Another finding may be functionally related to the aforementioned phenomenon or represent a distinct aspect of CALCOCO2 biology: Our data reveal that the stability of CALCOCO2 protein itself is affected by the polymorphic amino acid Val248Ala. While the wild-type allele Val248 is destabilized and degraded after activation of TLR3 signaling by poly(I:C), the mutant variant is significantly more stable. This effect may represent a direct consequence of adaptophagy in that CALCOCO2 is degraded along with components of the TLR signaling cascade, just like autophagy receptor SQSTM1/p62 is degraded along with its protein aggregate cargos. Alternatively, CALCOCO2 itself may be polyubiquitinated after TLR engagement and degraded via the ubiquitin proteasome system. Indeed, the region surrounding amino acid 248 contains several lysine residues that may represent ubiquitination targets. Consequently, the mechanism of CALCOCO2 turnover will be a major aspect of future studies.

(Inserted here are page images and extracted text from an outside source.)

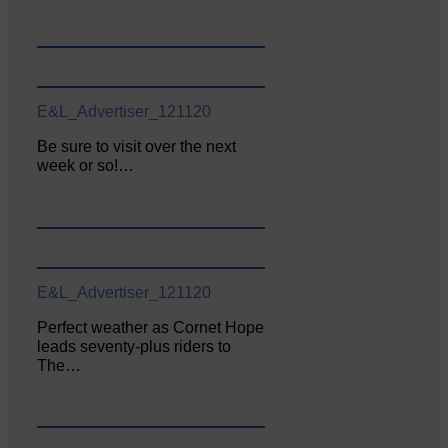
E&L_Advertiser_121120
Be sure to visit over the next
week or so!…
E&L_Advertiser_121120
Perfect weather as Cornet Hope
leads seventy-plus riders to
The…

Our data do not exclude the possibility that the Val248Ala mutation affects other aspects of CALCOCO2 biology. Although we did not find apparent evidence for allele-specific differential colocalization of CALCOCO2 with the autophagy marker LC3 or intracellular bacteria, more detailed analyses may reveal subtle effects evoked by the polymorphism that could also support a role of the mutation in the context of pathogen sensing and defense mechanisms.

Taken together, our study for the first time identifies a low-frequency missense mutation in an autophagy receptor to be associated with susceptibility to Crohn disease. This highlights a potentially druggable mechanism that links noncanonical autophagy mediated by CALCOCO2 or other autophagy receptors to fine-tuning of proinflammatory signaling cascades.

Glossary

Abbreviations:

CD

Crohn disease

NOD2

nucleotide-binding and oligomerization domain containing 2

PAMP

pathogen-associated molecular pattern

TLR

toll-like receptor

XBP1

X-box binding protein 1

Ellinghaus D, Zhang H, Zeissig S, Lipinski S, Till A, Jiang T, et al. Association Between Variants of PRDM1 and NDP52 and Crohn’s Disease, Based on Exome Sequencing and Functional Studies. Gastroenterology. 2013 doi: 10.1053/j.gastro.2013.04.040.

Disclosure of Potential Conflicts of Interest

No potential conflicts of interest were disclosed.